Aku raba dadanya yang bidang. Memuntir puting mungilnya. Mas Ken memejamkan mata. Aku juga sengaja menyenggol penisnya yang tegang dengan payudaraku yang menggantung. Tangan Mas Ken mengambil kesempatan meremas payudaraku. Kaku sekali, seperti orang memerah. Meski aku ingin, aku lebih baik tidak berlama - lama mencumbu Mas Ken. Ini memang pertama kalinya bagi aku. Selain aku tidak dapat apa - apa, lagipula sebentar lagi Mbak Vivi pulang.
Aku memundurkan tubuhku, menggesekkan ujung puting aku ke dada sampai menyentuh penisnya. Telapak tangan kananku sudah menggenggam batang kemaluannya, mengocoknya naik turun. Aku teteskan saliva di kepala penisnya agar licin. Aku ratakan dari atas sampai bawah. Bibirku mengecup lubang pipisnya yang menetes cairan bening. Aku emut dan sedot agar makin banyak yang keluar. Rasanya anyir, asin. Biarlah. Rasanya sama seperti cairan kemaluanku.
Bibirku pun perlahan membuka dan kepala penis itu masuk ke dalam rongga mulutku sambil terus aku meremas dan menaik turunkan tanganku di penisnya. Nafas Mas Ken begitu memburu saat kombinasi kecupan bibirku dan remasan skrotumnya. Ia mendesah.
"Chiiikkkhhh....mmmhhh..."
Aku bersemangat melakukannya, Mas Ken menikmati prosesnya. Makin lebih cepat mulutku membenamkan kemaluannya sampai pangkal tenggorokan serta kocokan tanganku. Pinggul Mas Ken tak bisa diam, melonjak - lonjak keenakan. Matanya terpejam. Merasakan penisnya dipijat mulutku. Aku percepat urutan tanganku di batang penisnya.
Mas Ken mengerang, "Chikaaaaa... aaaah..."

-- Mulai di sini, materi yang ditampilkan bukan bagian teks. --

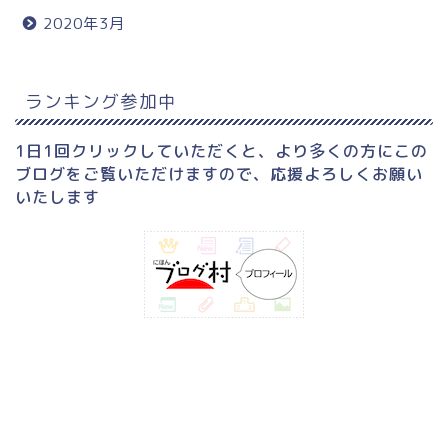
2020年3月
ランキング参加中
1日1回クリックしていただくと、より多くの方にこの
ブログをご覧いただけますので、応援よろしくお願い
いたします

Aku angkat kepalaku dari penisnya sambil terus mengocok penisnya yang berdenyut. Ujungnya sudah memerah. Dan...
Croooot... croooot...crooot
Spermanya banyak sekali dan kental, mengenai sebagian muka dan dada aku, terasa hangat. Mas Ken hanya bisa mendesah panjang saat orgasmenya memuncak. Nafas dia terengah dan lemas sesaat kemudian. Matanya tetap dipejamkan. Kecapean. Aku mengambil beberapa tisu lalu ke kamar mandi, membersihkan tubuhku dari sisa spermanya.

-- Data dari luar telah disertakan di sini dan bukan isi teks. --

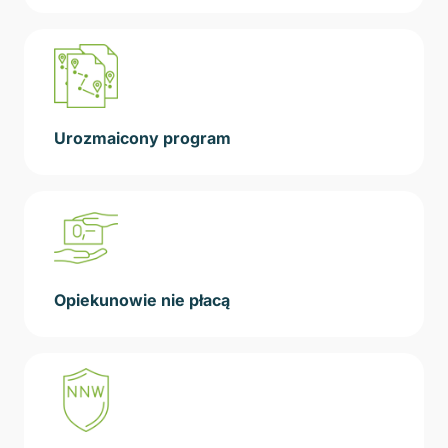
Urozmaicony program
Opiekunowie nie płacą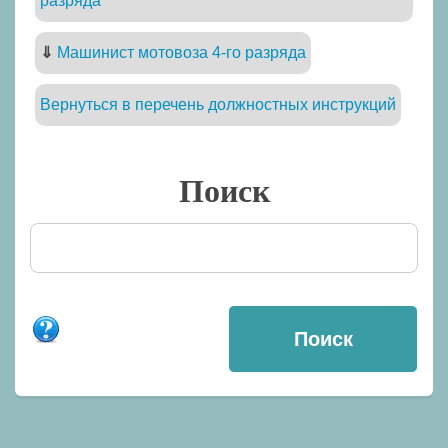
разряда
⇓
Машинист мотовоза 4-го разряда
Вернуться в перечень должностных инструкций
Поиск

"Enak, Mas?" tanyaku sambil memunguti dan memakai pakaianku kembali.
"Banget, Chik." Mas Ken memberi jempol tanda memuji.
"Kan udah sering pake tangan sendiri?" aku meledeknya.

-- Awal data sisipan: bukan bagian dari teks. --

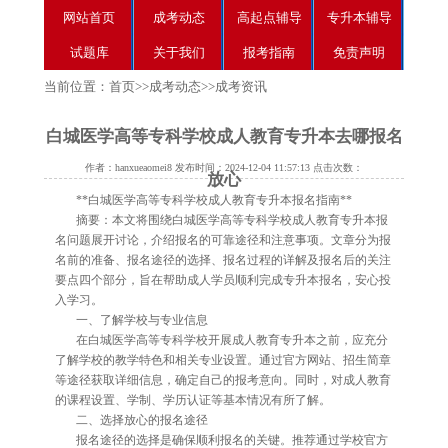
网站首页
成考动态
高起点辅导
专升本辅导
试题库
关于我们
报考指南
免责声明
当前位置：
首页
>>
成考动态
>>
成考资讯
白城医学高等专科学校成人教育专升本去哪报名
作者：hanxueaomei8 发布时间：2024-12-04 11:57:13 点击次数：
放心
**白城医学高等专科学校成人教育专升本报名指南**
摘要：本文将围绕白城医学高等专科学校成人教育专升本报
名问题展开讨论，介绍报名的可靠途径和注意事项。文章分为报
名前的准备、报名途径的选择、报名过程的详解及报名后的关注
要点四个部分，旨在帮助成人学员顺利完成专升本报名，安心投
入学习。
一、了解学校与专业信息
在白城医学高等专科学校开展成人教育专升本之前，应充分
了解学校的教学特色和相关专业设置。通过官方网站、招生简章
等途径获取详细信息，确定自己的报考意向。同时，对成人教育
的课程设置、学制、学历认证等基本情况有所了解。
二、选择放心的报名途径
报名途径的选择是确保顺利报名的关键。推荐通过学校官方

"Tapi baru kali ini disepong cewek," ucap Mas Ken sambil melepas nafas panjang. Tubuhnya masih telanjang penuh sisa sperma.
"Saya ke bawah dulu, Mas."
"Besok lagi ya, Chik?" Liriknya nakal. Tertawa pelan.
"Ga gratis, Mas..." Aku terkekeh, memamerkan barisan gigiku yang putih.
"Ah, sial!"
Aku keluar kamarnya dan menutup pintu. Lalu turun ke lantai satu meneruskan pekerjaan lain yang tertunda.